Although it has not escaped my notice that, by and large, February has only 28 days, I am pretending for the moment that it does not, so as to seem to have made my deadline. If only the month had a few more days in it! Probably we all think that at times, in any given month of the year.
This time, we have two questions that came to us via Facebook. Joshua Rubley asks: “How much of the Japanese language did you get from anime when you were a beginner? After learning Japanese in Japan how easily were you able to understand Japanese anime without subtitles (or barely looking at them)? How often is grammar broken or ignored in the Japanese in anime?”
Before anything else, Joshua-kun, I think you’re greatly overestimating my Japanese proficiency. I am nowhere near ready to watch anime without subtitles, and in fact I have pointed out the disturbing lack of subtitles in general when in Japan. (Aren’t they just supposed to appear in midair?) But as to how much Japanese I picked up from anime right away, I’d say the answer is “Far less than I thought I was picking up.” Sure, one notices Nan da to? and Kawaii! after merely watching an episode or two of anime in its original language, but this isn’t even the beginning of the beginning yet. I’ve chosen to think in terms of the long game in learning Japanese, which is to say that in many ways I haven’t given my Japanese learning the priority I should have. But one thing I want to say in no uncertain terms is that you can’t fully learn Japanese merely by watching anime. Increasingly, what I’ve come to terms with is that to learn any language, you have to interact with native speakers. True, anime does contain some real Japanese (more on this in a moment), but since you can’t interact with the characters, you can only get so far. I have probably reached the point that I will only make significant progress if I find a regular conversation partner and risk sounding stupid and making mistakes. Which sounds terrifying, if I were completely honest.
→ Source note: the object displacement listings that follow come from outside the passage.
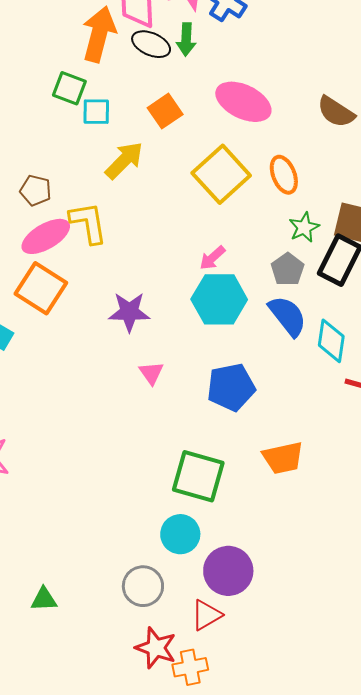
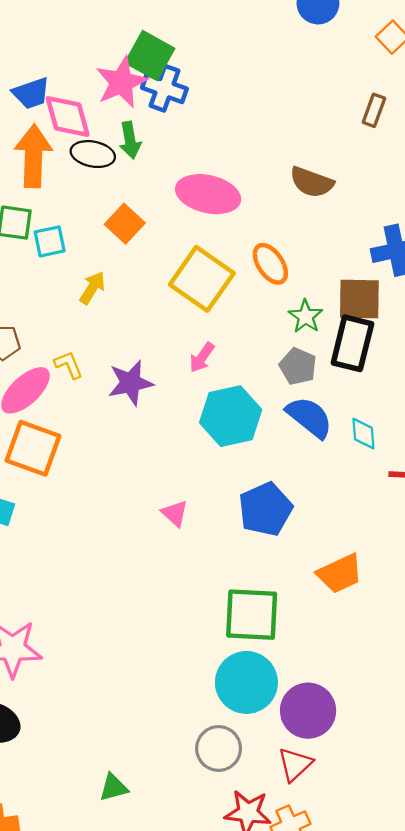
yellow arrow: (124, 160) -> (92, 288), size x0.7
yellow L-shape: (88, 223) -> (69, 365), size x0.6
pink arrow: (212, 258) -> (202, 358), moved
purple star: (129, 312) -> (131, 383), moved
cyan diamond: (331, 341) -> (363, 434), size x0.7
cyan circle: (180, 534) -> (246, 682), size x1.4

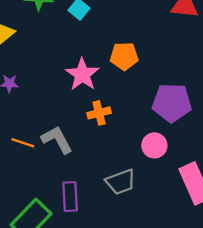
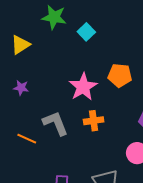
gray L-shape: (57, 140) -> (56, 123), moved

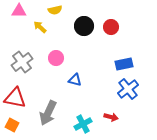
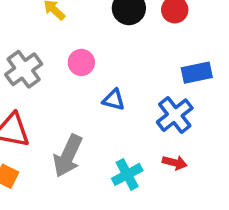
blue cross: (128, 89) -> (175, 115), moved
As for how often grammar rules are broken in anime, the answer is All The Time. Except for those times when a character is in a position to use standard Tokyo polite Japanese with the desu/masu forms, you can pretty much count on the Japanese you’re hearing to be of a sort that you shouldn’t imitate unless you want to draw raucous laughter from native speakers. Indeed I have done some of that on purpose, often pretending to become angry at my American travel companion this past January, and snapping at him using language like Jama da. Deteike! (“You’re a nuisance. Get out!”) much to the amusement of his Japanese friends.
None of this is to say that you can learn no Japanese from watching anime, only that you have to be very careful in your listening, and that you must bear in mind that you’re mostly hearing very informal Japanese as it’s spoken casually amongst young people. Of course, if one’s goal is to speak Japanese like a bratty 15-year-old boy, or a cute girl doing cute things, then that’s another story entirely!
And Edward JadeEyes wonders, “Why has Christianity had such a hard time taking root in Japan?” I very much wonder the same thing myself, Edward-kun. (Hold up. Edward-kun? THE Edward-kun? It’s such an honor to have you in my little column. I’m your biggest fan, or at least your oldest fan. It’d be a thrill if I could get your autograph!)
Of course, a quick web search informs me that Christianity and Christian missionary work in Japan go back at least to the 16th century, and certainly there are important Japanese historical figures who were Christians, including some 20th-century prime ministers. But such figures are relatively few, and have had little impact, that is if their impact is to be judged by the number of Christian believers currently in Japan (which is by no means necessarily the case). The native Japanese people to whom I’ve spoken are very well aware of the important Christians in their history — and show almost no interest in Christianity for all that. Christianity probably doesn’t bore them, but to me it comes across more like boredom than offense. At any rate, it seems to me that the typical Japanese person thinks he or she already knows everything about Christianity that’s at all important.
In the end, I don’t know for sure, but I suspect that the answer lies in the Japanese culture itself, where religion is a very different thing from what we Westerners are used to, a thing inseparable from family and national identity. But those Japanese who take any religion seriously unto itself, or so it seems to me, are in the minority. I can end with two stories from past trips to Japan that might interest you. About four or five years ago, I was wandering around Ikebukuro with a former BTT staff member, where we were more or less accosted by Buddhist missionaries. They were kind and polite, and made much of our broken Japanese, but little as we wanted to visit their temple (I had already seen several Buddhist temples in Japan, and my friend five times as many I’m sure), this young man and woman simply wouldn’t take no for an answer. Of course we wouldn’t participate in their religious practice like they wanted, but we were polite in return for about fifteen minutes until we could extricate ourselves. And then, this past January, what I could only assume was a church group had set up with megaphones and big signs right by Shinjuku station, and my aforementioned travel companion and I saw them several times during evening hours. My Japanese isn’t good enough for me to have understood much of what they said, though I could tell they were urging people to repent and come to Christ; while their signs (as far as I could tell) proclaimed things like Eternal life is in Jesus Christ! and Believe the Word of God! While my friend is by his own admission not very religious, he seemed to understand how surprised I was by this display, even if he didn’t share the encouragement I received.
It seems Sensei has almost written his own textbook here, so I will end by wishing all of you a restful spring break. Please stay safe and warm. And if that really was THE Edward-kun, I was serious about the autograph.